TASK OBJECTIVE
Would you give again, exactly, the lines running from the line with "the above mentioned number ." to the end of the data below, both included?

(Stored data entries)
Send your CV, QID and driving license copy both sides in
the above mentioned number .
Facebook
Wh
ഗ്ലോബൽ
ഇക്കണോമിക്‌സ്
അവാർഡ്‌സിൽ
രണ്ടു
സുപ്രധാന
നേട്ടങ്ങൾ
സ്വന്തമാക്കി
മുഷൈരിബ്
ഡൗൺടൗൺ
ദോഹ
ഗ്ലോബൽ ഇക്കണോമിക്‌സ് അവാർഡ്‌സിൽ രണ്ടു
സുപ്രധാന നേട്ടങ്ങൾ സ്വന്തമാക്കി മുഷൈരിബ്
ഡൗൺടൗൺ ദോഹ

EXERCISE ANSWER
the above mentioned number .
Facebook
Wh
ഗ്ലോബൽ
ഇക്കണോമിക്‌സ്
അവാർഡ്‌സിൽ
രണ്ടു
സുപ്രധാന
നേട്ടങ്ങൾ
സ്വന്തമാക്കി
മുഷൈരിബ്
ഡൗൺടൗൺ
ദോഹ
ഗ്ലോബൽ ഇക്കണോമിക്‌സ് അവാർഡ്‌സിൽ രണ്ടു
സുപ്രധാന നേട്ടങ്ങൾ സ്വന്തമാക്കി മുഷൈരിബ്
ഡൗൺടൗൺ ദോഹ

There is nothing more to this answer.